Angry Reader of the Week: Alice Wong

What is up, my people? It's time to meet the Angry Reader of the Week, spotlighting you, the very special readers of this website. Over the years, I've been able to connect with a lot of cool folks, and this is a way of showing some appreciation and attention to the people who help make this blog what it is. This week's Angry Reader is Alice Wong.

Who are you?

Alice Wong, @SFdirewolf, First of Her Name, Black of Hair, Sister of Emily and Grace, Warden of the West Coast.

What are you?

Star Trek/Game of Thrones Nerd, Picky-Picky Eater, Cat Trapped in a Human's Body, Food Pornographer.
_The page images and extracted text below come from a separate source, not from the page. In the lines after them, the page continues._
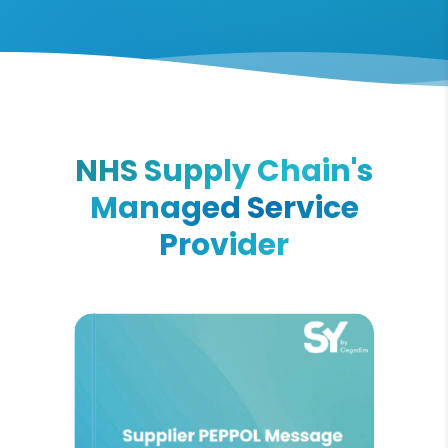
NHS Supply Chain's
Managed Service
Provider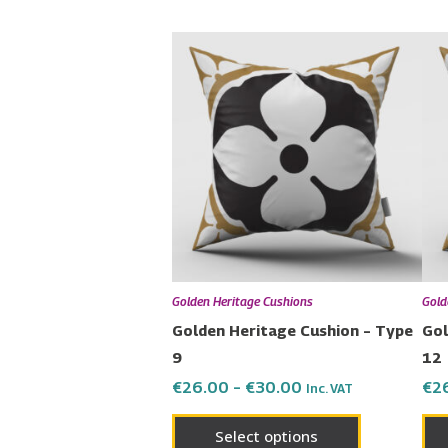
Price
This
range:
product
€26.00
has
through
€30.00
multiple
variants.
The
options
may
be
chosen
Golden Heritage Cushions
Gold
on
Golden Heritage Cushion – Type
Gol
the
9
12
product
€
26.00
–
€
30.00
€
2
Inc. VAT
page
Select options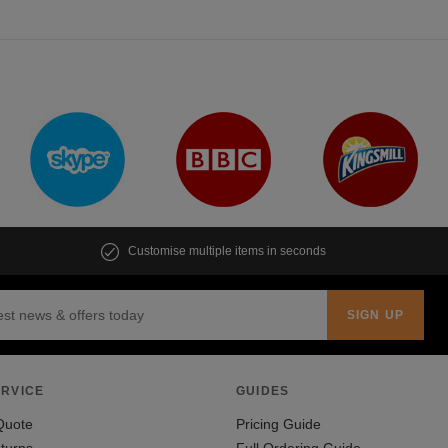
Customise multiple items in seconds
RVICE
GUIDES
Quote
Pricing Guide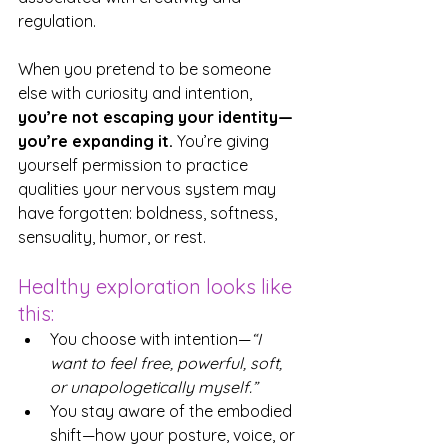
regulation. 
When you pretend to be someone 
else with curiosity and intention, 
you’re not escaping your identity—
you’re expanding it.
 You’re giving 
yourself permission to practice 
qualities your nervous system may 
have forgotten: boldness, softness, 
sensuality, humor, or rest.
Healthy exploration looks like 
this:
You choose with intention—
“I 
want to feel free, powerful, soft, 
or unapologetically myself.”
You stay aware of the embodied 
shift—how your posture, voice, or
A wheelchair-using, hell-raising disabled Asian-American woman.

Where are you?

Intersection of gentrification, hipsterdom, progressive politics and class warfare (a.k.a. the Mission District, San Francisco).

Where are you from?

Born and raised in Indianapolis, Indiana (Holla, Midwestern Asian Americans!!).

What do you do?

By day, I'm a Staff Research Associate at the Community Living Policy Center at the UCSF. I'm also a Presidential appointee to the National Council on Disability, an independent federal agency charged with advising the President, Congress, and other federal agencies regarding policies and programs that affect people with disabilities.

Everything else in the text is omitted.